Security. DWP may prohibit the carrying and use of DWP devices in certain

countries.

8.16 Employees and contractors are required to contact the Personnel Security team

before travelling to certain countries, whether this is on official business or for a

personal visit e.g., a holiday. Employees and contractors should check the Travel

Abroad: Staff Advice and Notification intranet page to check whether this includes

the country they are visiting.

9. Physical Security

Users must:

9.1 Comply with the DWP Physical Security Policy & Physical Security

Standards

9.2 Be responsible for keeping all portable devices assigned to them safe and

secure and immediately report any loss or damage of their equipment to their line

manager and log a security incident using the Security Incident Referral

Webform. If the device is a work phone/smart phone you must also complete

a Lost/Stolen Device Report (link is external) form via DWP place and contact IT

Support urgently on 0800 464 3549 to ask for the phone to be suspended.

9.3 Protect DWP equipment appropriately when travelling e.g.

• Laptops must always be carried as hand luggage.

• Never leave a portable device visible in parked vehicles.

• Never leave equipment unattended in a public place e.g., on public transport

9.4 Return all DWP assets when leaving DWP. Failure to return equipment could

lead to steps being taken to recover the cost, which could include legal action

through the civil courts. Line Managers must complete all appropriate exit

procedures with leavers. See the DWP Leaver Checklist for more information.

10. Compliance

10.1 If for any reason users are unable to comply with this policy or require use of

technology which is outside its scope, this should be discussed with their line

manager in the first instance and then the Security Advice Centre who can provide

advice on escalation/exception routes.

10.2 Seek exceptions to security policies by applying for an Exception.

10.3 All requests to use new software not currently approved by DWP must be

subject to the Software Approvals process though Software Asset Management.

10.4 Line managers are responsible for ensuring that users understand their

responsibilities and consequences as defined in this policy and continue to meet its

requirements for the duration of their employment with DWP. They are also

responsible for monitoring employees’ ability to perform assigned security

responsibilities. This does not remove responsibility from employees, who must

ensure that they too understand their responsibilities as outlined in this policy and

continue to meet the requirements. It is a line manager’s responsibility to take

appropriate action if individuals fail to comply with this policy.

10.5 DWP actively monitors employee and contractor personal use of IT and

equipment to ensure everyone is complying with this policy (AUP) and the DWP

Social Media Policy. Monitoring complies with and respects the privacy rights of all

employees as outlined in the DWP Employee Privacy Notice. The consequences

of failing to comply with the personal use limitations of DWP IT and equipment are

serious and attract disciplinary penalties up to and including dismissal.

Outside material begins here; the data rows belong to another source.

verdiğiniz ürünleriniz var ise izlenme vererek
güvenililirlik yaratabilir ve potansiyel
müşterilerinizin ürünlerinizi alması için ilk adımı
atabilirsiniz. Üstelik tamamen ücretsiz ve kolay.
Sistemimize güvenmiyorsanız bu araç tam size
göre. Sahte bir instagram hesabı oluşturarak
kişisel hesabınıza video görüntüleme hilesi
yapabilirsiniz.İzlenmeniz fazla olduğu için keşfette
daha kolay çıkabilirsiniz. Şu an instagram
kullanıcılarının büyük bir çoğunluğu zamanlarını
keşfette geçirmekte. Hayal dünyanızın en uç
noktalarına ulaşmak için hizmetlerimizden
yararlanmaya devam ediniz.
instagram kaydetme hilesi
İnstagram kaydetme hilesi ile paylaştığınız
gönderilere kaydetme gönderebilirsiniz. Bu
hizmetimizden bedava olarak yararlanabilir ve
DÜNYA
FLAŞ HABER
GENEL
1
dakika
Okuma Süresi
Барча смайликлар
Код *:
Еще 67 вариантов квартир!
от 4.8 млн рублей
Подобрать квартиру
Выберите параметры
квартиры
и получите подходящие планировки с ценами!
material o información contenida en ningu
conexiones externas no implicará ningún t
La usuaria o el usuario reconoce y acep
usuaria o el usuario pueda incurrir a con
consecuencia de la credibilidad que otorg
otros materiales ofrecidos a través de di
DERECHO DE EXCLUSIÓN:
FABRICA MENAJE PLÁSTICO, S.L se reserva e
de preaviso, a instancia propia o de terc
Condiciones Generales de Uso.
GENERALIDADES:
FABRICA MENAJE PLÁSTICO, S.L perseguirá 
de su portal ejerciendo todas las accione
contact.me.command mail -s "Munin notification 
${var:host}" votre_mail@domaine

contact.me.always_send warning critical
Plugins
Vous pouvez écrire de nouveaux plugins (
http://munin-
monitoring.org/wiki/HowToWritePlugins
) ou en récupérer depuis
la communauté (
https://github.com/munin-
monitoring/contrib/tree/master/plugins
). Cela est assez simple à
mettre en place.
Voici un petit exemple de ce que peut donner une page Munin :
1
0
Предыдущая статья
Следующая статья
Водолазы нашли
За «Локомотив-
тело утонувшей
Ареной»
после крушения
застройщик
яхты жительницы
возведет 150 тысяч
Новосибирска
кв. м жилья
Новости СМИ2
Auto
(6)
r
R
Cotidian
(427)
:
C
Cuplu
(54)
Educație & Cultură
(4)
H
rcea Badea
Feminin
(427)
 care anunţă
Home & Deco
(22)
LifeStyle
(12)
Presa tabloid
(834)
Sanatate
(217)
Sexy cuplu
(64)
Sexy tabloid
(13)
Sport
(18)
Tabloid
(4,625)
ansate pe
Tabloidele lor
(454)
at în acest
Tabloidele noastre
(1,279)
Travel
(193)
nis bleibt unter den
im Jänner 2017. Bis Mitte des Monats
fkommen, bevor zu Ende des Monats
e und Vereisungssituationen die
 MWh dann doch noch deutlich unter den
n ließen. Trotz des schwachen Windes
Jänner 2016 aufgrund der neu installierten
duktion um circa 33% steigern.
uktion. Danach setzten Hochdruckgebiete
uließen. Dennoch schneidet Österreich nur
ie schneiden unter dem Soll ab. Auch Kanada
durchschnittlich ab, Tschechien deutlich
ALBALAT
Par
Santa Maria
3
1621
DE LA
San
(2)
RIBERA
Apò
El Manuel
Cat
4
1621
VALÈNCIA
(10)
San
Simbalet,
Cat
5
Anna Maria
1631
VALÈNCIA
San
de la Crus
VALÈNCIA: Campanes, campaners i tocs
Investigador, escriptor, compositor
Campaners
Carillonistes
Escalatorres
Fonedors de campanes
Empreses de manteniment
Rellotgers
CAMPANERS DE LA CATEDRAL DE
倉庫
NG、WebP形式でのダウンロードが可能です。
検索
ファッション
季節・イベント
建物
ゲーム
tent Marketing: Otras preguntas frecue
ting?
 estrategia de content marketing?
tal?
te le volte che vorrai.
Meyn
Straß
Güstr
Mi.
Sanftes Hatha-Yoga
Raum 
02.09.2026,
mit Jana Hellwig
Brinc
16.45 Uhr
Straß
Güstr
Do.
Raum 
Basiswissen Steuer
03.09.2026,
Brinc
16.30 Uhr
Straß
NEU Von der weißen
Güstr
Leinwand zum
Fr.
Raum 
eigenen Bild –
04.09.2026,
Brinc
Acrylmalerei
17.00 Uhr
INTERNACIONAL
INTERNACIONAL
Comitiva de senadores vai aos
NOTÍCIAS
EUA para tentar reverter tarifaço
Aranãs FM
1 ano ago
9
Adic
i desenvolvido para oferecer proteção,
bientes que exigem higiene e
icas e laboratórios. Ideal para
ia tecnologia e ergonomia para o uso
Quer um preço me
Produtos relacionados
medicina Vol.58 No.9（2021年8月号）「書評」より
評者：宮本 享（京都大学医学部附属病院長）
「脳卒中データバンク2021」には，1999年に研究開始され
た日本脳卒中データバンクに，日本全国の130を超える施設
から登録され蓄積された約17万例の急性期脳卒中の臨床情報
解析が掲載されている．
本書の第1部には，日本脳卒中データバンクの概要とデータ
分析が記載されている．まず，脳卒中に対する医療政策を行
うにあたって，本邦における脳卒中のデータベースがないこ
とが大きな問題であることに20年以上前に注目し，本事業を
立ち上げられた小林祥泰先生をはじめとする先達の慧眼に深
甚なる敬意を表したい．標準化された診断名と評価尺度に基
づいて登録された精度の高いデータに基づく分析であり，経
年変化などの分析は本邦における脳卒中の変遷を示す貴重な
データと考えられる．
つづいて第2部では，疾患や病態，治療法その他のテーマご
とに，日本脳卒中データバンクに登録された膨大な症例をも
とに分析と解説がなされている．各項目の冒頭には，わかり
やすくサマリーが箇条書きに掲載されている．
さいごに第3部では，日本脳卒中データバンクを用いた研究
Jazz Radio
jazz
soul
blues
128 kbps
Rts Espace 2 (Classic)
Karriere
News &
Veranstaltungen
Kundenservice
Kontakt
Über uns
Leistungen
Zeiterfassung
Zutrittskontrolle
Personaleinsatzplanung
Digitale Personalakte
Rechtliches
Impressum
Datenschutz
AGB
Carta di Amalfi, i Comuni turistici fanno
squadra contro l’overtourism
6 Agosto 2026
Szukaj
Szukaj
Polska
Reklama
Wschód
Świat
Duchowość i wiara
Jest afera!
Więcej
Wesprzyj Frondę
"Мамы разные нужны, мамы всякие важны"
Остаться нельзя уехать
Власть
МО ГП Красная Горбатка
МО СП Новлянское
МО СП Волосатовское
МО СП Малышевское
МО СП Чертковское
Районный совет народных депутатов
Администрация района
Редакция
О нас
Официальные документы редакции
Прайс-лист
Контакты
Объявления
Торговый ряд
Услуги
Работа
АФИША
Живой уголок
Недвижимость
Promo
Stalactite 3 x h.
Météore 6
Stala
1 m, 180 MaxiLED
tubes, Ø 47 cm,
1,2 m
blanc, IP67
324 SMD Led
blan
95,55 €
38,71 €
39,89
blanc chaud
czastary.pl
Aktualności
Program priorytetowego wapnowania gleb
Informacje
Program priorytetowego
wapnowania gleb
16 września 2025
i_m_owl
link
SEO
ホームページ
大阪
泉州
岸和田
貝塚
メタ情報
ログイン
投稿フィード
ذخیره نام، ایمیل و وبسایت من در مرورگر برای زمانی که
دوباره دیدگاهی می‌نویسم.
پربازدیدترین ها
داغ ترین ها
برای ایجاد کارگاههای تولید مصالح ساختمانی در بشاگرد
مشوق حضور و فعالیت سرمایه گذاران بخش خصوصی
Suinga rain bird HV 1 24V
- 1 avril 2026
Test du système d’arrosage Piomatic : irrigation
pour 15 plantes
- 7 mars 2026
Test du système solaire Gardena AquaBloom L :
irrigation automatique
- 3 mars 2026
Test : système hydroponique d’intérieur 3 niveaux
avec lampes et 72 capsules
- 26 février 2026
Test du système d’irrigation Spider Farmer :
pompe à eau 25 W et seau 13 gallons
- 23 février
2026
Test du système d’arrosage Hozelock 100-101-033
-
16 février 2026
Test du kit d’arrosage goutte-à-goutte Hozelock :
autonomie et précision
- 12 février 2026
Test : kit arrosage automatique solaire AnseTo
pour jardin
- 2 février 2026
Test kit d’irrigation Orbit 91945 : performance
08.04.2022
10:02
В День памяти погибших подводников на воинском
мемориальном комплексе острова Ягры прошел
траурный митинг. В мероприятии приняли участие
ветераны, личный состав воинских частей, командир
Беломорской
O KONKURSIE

10.6 DWP’s Security and Data Protection Team will regularly assess for compliance

with this policy and may need to inspect physical locations, technology systems,

design and processes and speak to people to facilitate this. All DWP employees,

agents, contractors, consultants, business partners and service providers will be

required to facilitate, support, and when necessary, participate in any such

inspection. DWP Collaboration and Communication Services will use software filters

to block access to some online websites and services.

10.7 Failure to report a security incident, potential or otherwise, could result in

disciplinary action

10.8 Breaching this policy may result in disciplinary procedures which could lead to

dismissal, including criminal prosecution.